■ **Your instructions**
Write back every line of the listing exactly, excluding images.

■ **The data**
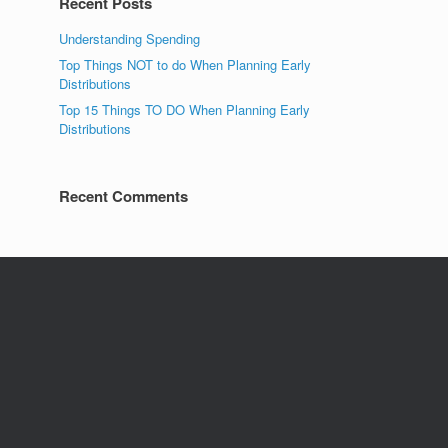
Recent Posts
Understanding Spending
Top Things NOT to do When Planning Early
Distributions
Top 15 Things TO DO When Planning Early
Distributions
Recent Comments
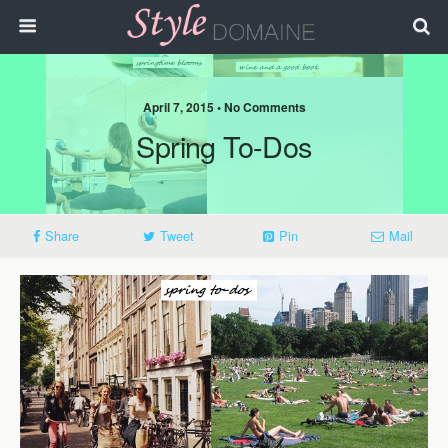
April 7, 2015 • No Comments
Spring To-Dos
Share
Tweet
Pin
Mail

■ **Result below**
Recent Posts
Understanding Spending
Top Things NOT to do When Planning Early
Distributions
Top 15 Things TO DO When Planning Early
Distributions
Recent Comments
April 7, 2015 • No Comments
Spring To-Dos
Share
Tweet
Pin
Mail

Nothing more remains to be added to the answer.